____ Information provided
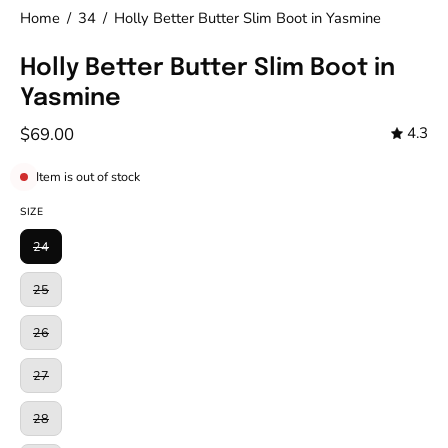
Home
/
34
/
Holly Better Butter Slim Boot in Yasmine
Holly Better Butter Slim Boot in
Yasmine
$69.00
4.3
Item is out of stock
SIZE
24
25
26
27
28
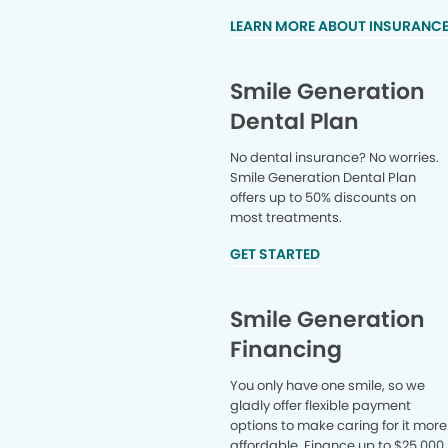
LEARN MORE ABOUT INSURANC
Smile Generation
Dental Plan
No dental insurance? No worries.
Smile Generation Dental Plan
offers up to 50% discounts on
most treatments.
GET STARTED
Smile Generation
Financing
You only have one smile, so we
gladly offer flexible payment
options to make caring for it more
affordable. Finance up to $25,000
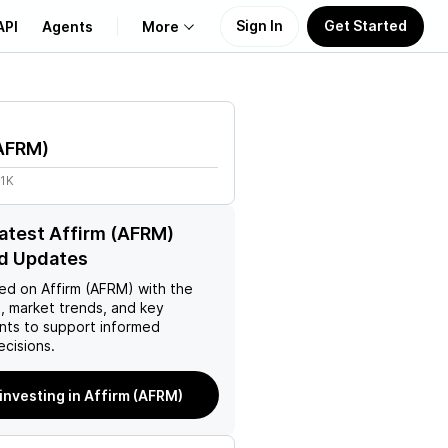
Sign In
Get Started
API
Agents
More
About Us
AFRM
)
Learn
31K
Support
latest Affirm (AFRM)
d Updates
ed on
Affirm (AFRM)
with the
, market trends, and key
ts to support informed
ecisions.
 investing in Affirm (AFRM)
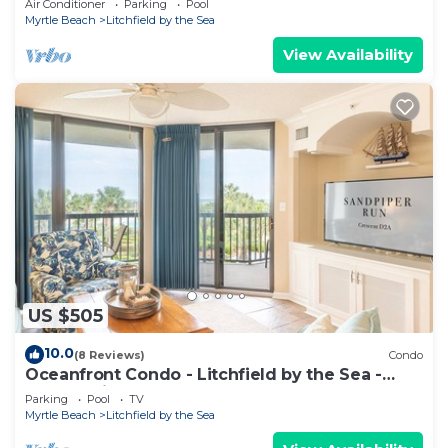
Air Conditioner
Parking
Pool
Myrtle Beach
Litchfield by the Sea
View Availability
US $505
10.0
(8 Reviews)
Condo
Oceanfront Condo - Litchfield by the Sea -
Community Pool & Hot Tub
Parking
Pool
TV
Myrtle Beach
Litchfield by the Sea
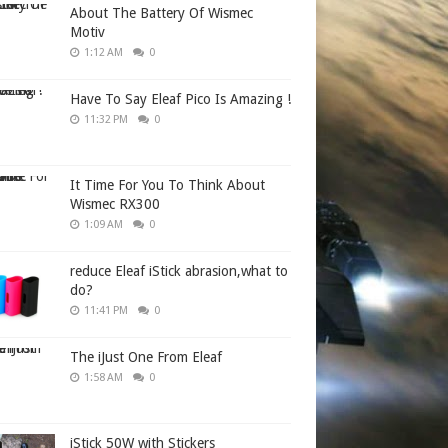
About The Battery Of Wismec
Motiv
1:12 AM
0
Have To Say Eleaf Pico Is Amazing !
11:32 PM
0
It Time For You To Think About
Wismec RX300
1:09 AM
0
reduce Eleaf iStick abrasion,what to
do?
11:41 PM
0
The iJust One From Eleaf
1:58 AM
0
iStick 50W with Stickers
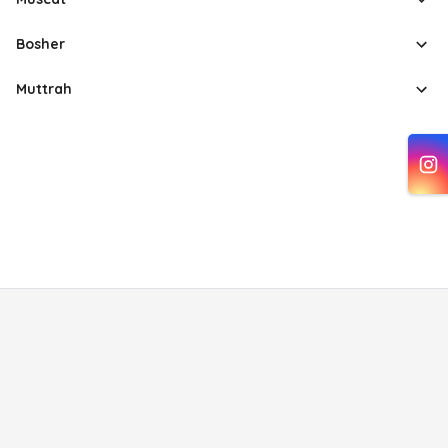
Bosher
Muttrah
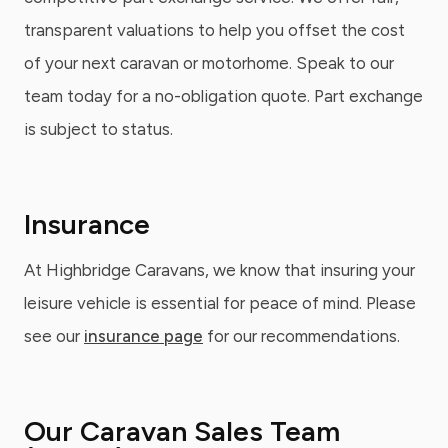
transparent valuations to help you offset the cost
of your next caravan or motorhome. Speak to our
team today for a no-obligation quote. Part exchange
is subject to status.
Insurance
At Highbridge Caravans, we know that insuring your
leisure vehicle is essential for peace of mind. Please
see our
insurance page
for our recommendations.
Our Caravan Sales Team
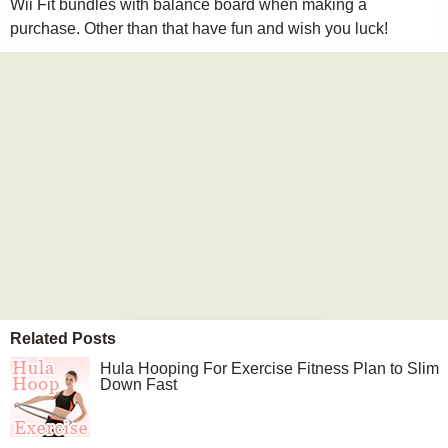
Wii Fit bundles with balance board when making a
purchase. Other than that have fun and wish you luck!
Related Posts
Hula Hooping For Exercise Fitness Plan to Slim
Down Fast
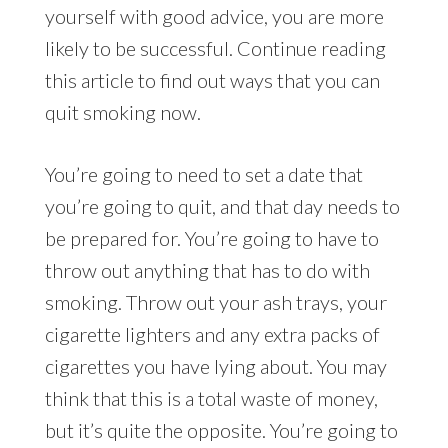
yourself with good advice, you are more
likely to be successful. Continue reading
this article to find out ways that you can
quit smoking now.
You’re going to need to set a date that
you’re going to quit, and that day needs to
be prepared for. You’re going to have to
throw out anything that has to do with
smoking. Throw out your ash trays, your
cigarette lighters and any extra packs of
cigarettes you have lying about. You may
think that this is a total waste of money,
but it’s quite the opposite. You’re going to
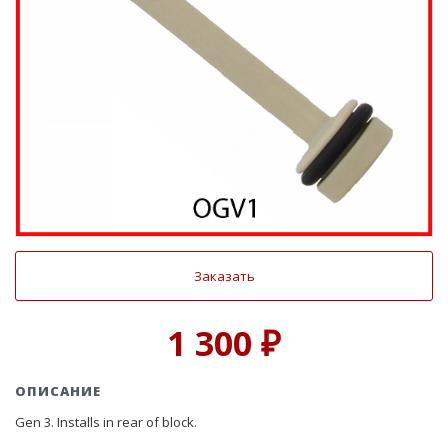
Заказать
1 300 ₽
ОПИСАНИЕ
Gen 3. Installs in rear of block.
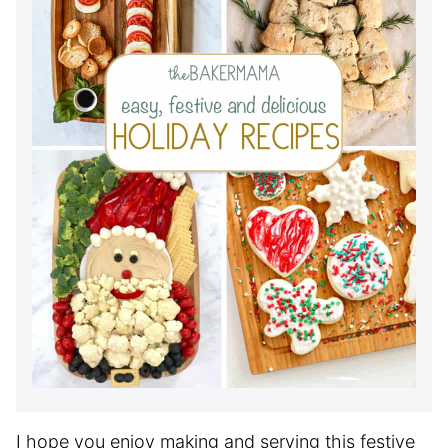
I hope you enjoy making and serving this festive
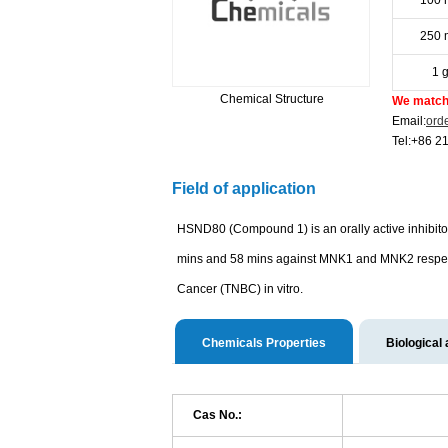
100 
250 
1 
Chemical Structure
We match 
Email:
ord
Tel:+86 2
Field of application
HSND80 (Compound 1) is an orally active inhibit
mins and 58 mins against MNK1 and MNK2 respecti
Cancer (TNBC) in vitro.
Chemicals Properties
Biological 
Cas No.:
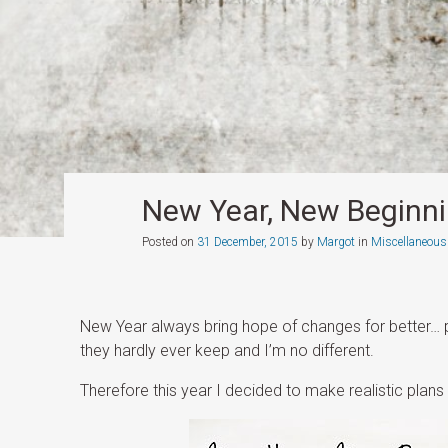
New Year, New Beginn
Posted on
31 December, 2015
by
Margot
in
Miscellaneous
New Year always bring hope of changes for better… p
they hardly ever keep and I’m no different.
Therefore this year I decided to make realistic plans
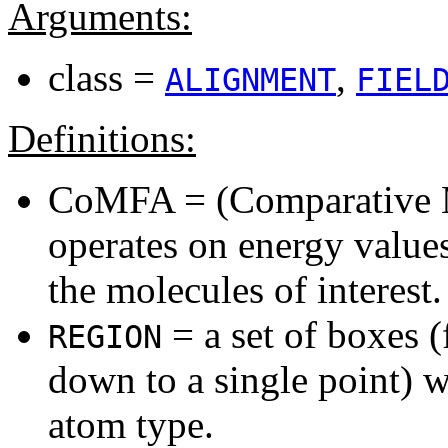
Arguments:
class =
,
ALIGNMENT
FIEL
Definitions:
CoMFA = (Comparative M
operates on energy values
the molecules of interest.
= a set of boxes (
REGION
down to a single point) w
atom type.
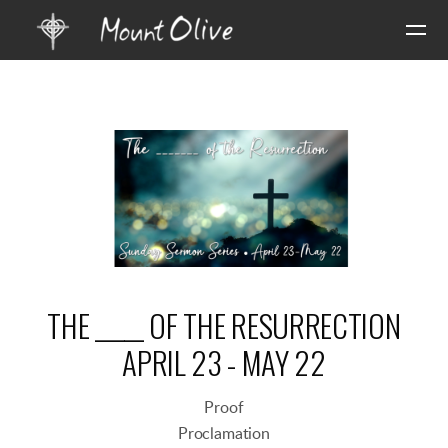
Skip to main content
THE _____ OF THE RESURRECTION
APRIL 23 - MAY 22
Proof
Proclamation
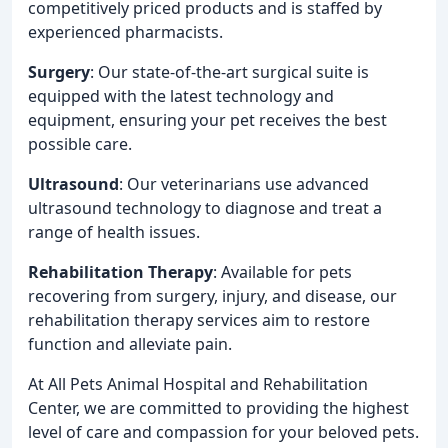
competitively priced products and is staffed by
experienced pharmacists.
Surgery
: Our state-of-the-art surgical suite is
equipped with the latest technology and
equipment, ensuring your pet receives the best
possible care.
Ultrasound
: Our veterinarians use advanced
ultrasound technology to diagnose and treat a
range of health issues.
Rehabilitation Therapy
: Available for pets
recovering from surgery, injury, and disease, our
rehabilitation therapy services aim to restore
function and alleviate pain.
At All Pets Animal Hospital and Rehabilitation
Center, we are committed to providing the highest
level of care and compassion for your beloved pets.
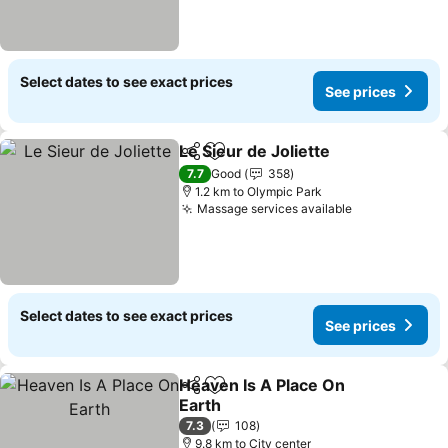
Select dates to see exact prices
See prices
Le Sieur de Joliette
Share
Add to favorites
7.7
Good
358
1.2 km to Olympic Park
Massage services available
Select dates to see exact prices
See prices
Heaven Is A Place On
Share
Add to favorites
Earth
7.3
108
9.8 km to City center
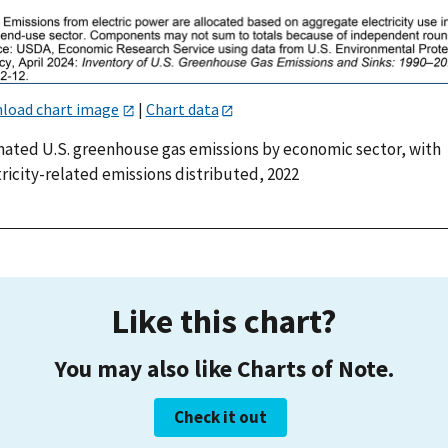
load chart image
|
Chart data
mated U.S. greenhouse gas emissions by economic sector, with
ricity-related emissions distributed, 2022
Like this chart?
You may also like Charts of Note.
Check it out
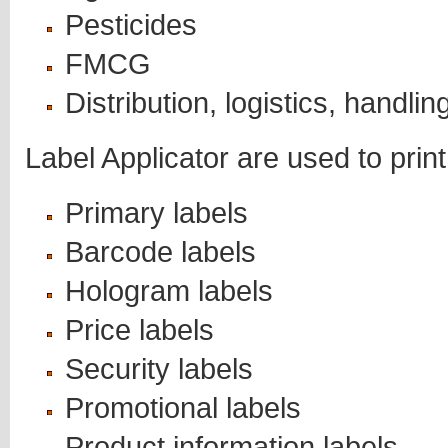
Pesticides
FMCG
Distribution, logistics, handlin
Label Applicator are used to print
Primary labels
Barcode labels
Hologram labels
Price labels
Security labels
Promotional labels
Product information labels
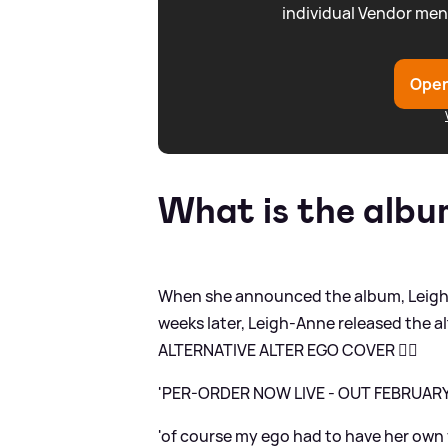
individual Vendor men
Open
What is the alb
When she announced the album, Leigh-
weeks later, Leigh-Anne released the a
ALTERNATIVE ALTER EGO COVER ❤️‍🔥
'PER-ORDER NOW LIVE - OUT FEBRUAR
'of course my ego had to have her own vi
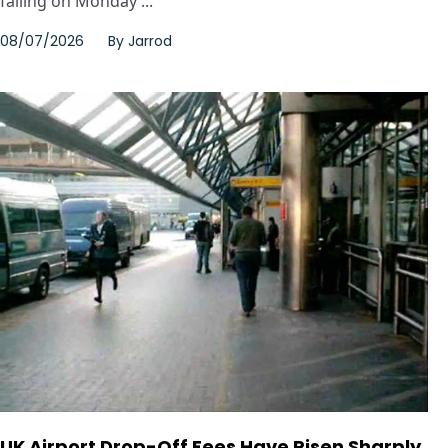
falling on Monday ...
08/07/2026
By
Jarrod
UK Airport Drop-Off Fees Have Risen Sharply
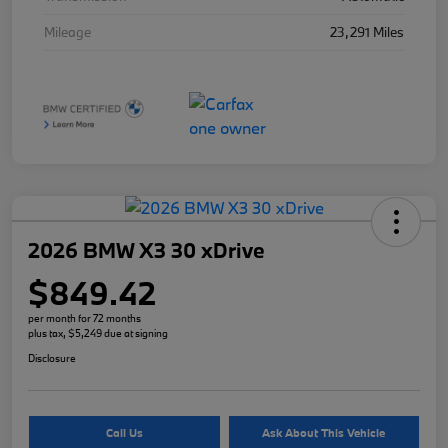
Mileage
23,291 Miles
2026 BMW X3 30 xDrive
$849.42
per month for 72 months
plus tax, $5,249 due at signing
Disclosure
Call Us
Ask About This Vehicle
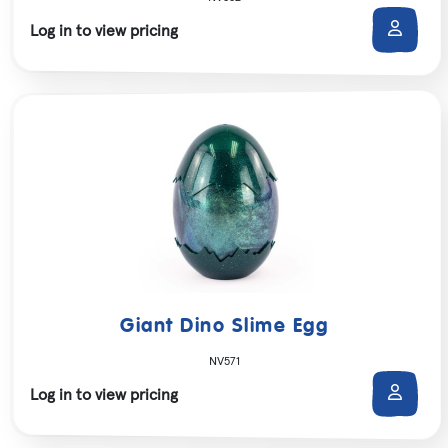
Log in to view pricing
Giant Dino Slime Egg
NV571
Log in to view pricing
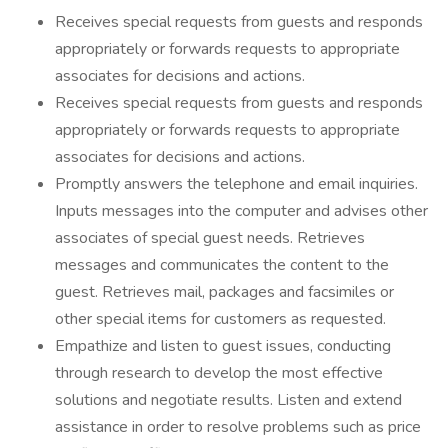
Receives special requests from guests and responds
appropriately or forwards requests to appropriate
associates for decisions and actions.
Receives special requests from guests and responds
appropriately or forwards requests to appropriate
associates for decisions and actions.
Promptly answers the telephone and email inquiries.
Inputs messages into the computer and advises other
associates of special guest needs. Retrieves
messages and communicates the content to the
guest. Retrieves mail, packages and facsimiles or
other special items for customers as requested.
Empathize and listen to guest issues, conducting
through research to develop the most effective
solutions and negotiate results. Listen and extend
assistance in order to resolve problems such as price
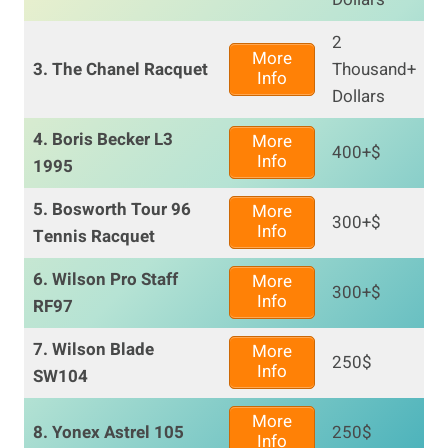
2
More
3. The Chanel Racquet
Thousand+
Info
Dollars
4. Boris Becker L3
More
400+$
Info
1995
5. Bosworth Tour 96
More
300+$
Info
Tennis Racquet
6. Wilson Pro Staff
More
300+$
Info
RF97
7. Wilson Blade
More
250$
Info
SW104
More
8. Yonex Astrel 105
250$
Info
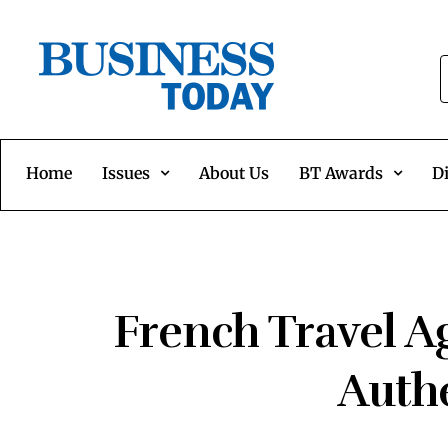
Home
Issues
About Us
BT Awards
Di
French Travel Ag
Authe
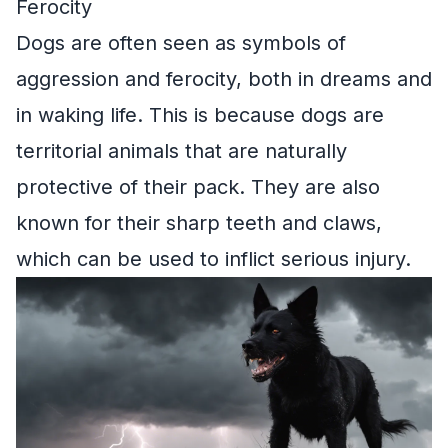
Ferocity
Dogs are often seen as symbols of
aggression and ferocity, both in dreams and
in waking life. This is because dogs are
territorial animals that are naturally
protective of their pack. They are also
known for their sharp teeth and claws,
which can be used to inflict serious injury.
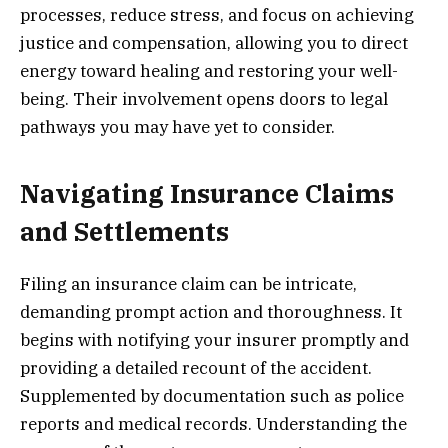
processes, reduce stress, and focus on achieving
justice and compensation, allowing you to direct
energy toward healing and restoring your well-
being. Their involvement opens doors to legal
pathways you may have yet to consider.
Navigating Insurance Claims
and Settlements
Filing an insurance claim can be intricate,
demanding prompt action and thoroughness. It
begins with notifying your insurer promptly and
providing a detailed recount of the accident.
Supplemented by documentation such as police
reports and medical records. Understanding the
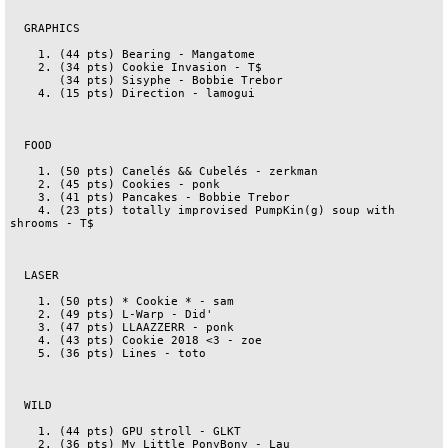
  GRAPHICS

    1. (44 pts) Bearing - Mangatome

    2. (34 pts) Cookie Invasion - T$

       (34 pts) Sisyphe - Bobbie Trebor

    4. (15 pts) Direction - lamogui

  FOOD

    1. (50 pts) Canelés && Cubelés - zerkman

    2. (45 pts) Cookies - ponk

    3. (41 pts) Pancakes - Bobbie Trebor

    4. (23 pts) totally improvised PumpKin(g) soup with 
shrooms - T$

  LASER

    1. (50 pts) * Cookie * - sam

    2. (49 pts) L-Warp - Did'

    3. (47 pts) LLAAZZERR - ponk

    4. (43 pts) Cookie 2018 <3 - zoe

    5. (36 pts) Lines - toto

  WILD

    1. (44 pts) GPU stroll - GLKT

    2. (36 pts) My Little PonyBony - Lau
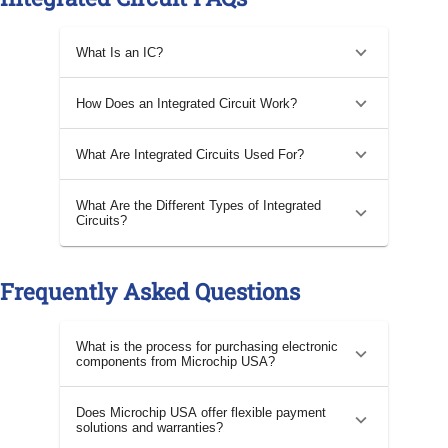
What Is an IC?
How Does an Integrated Circuit Work?
What Are Integrated Circuits Used For?
What Are the Different Types of Integrated
Circuits?
Frequently Asked Questions
What is the process for purchasing electronic
components from Microchip USA?
Does Microchip USA offer flexible payment
solutions and warranties?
________
→ Problem details: The stretch above running from the line with "you’re going to quit, and that day needs to" through the line with "Chemical Structure" is all you should copy, exactly, leaving out the pictures.

→ Worked solution:
you’re going to quit, and that day needs to
be prepared for. You’re going to have to
throw out anything that has to do with
smoking. Throw out your ash trays, your
cigarette lighters and any extra packs of
cigarettes you have lying about. You may
think that this is a total waste of money,
but it’s quite the opposite. You’re going to
Заказать
1 300 ₽
ОПИСАНИЕ
Gen 3. Installs in rear of block.
I hope you enjoy making and serving this festive
100 
250 
1 
Chemical Structure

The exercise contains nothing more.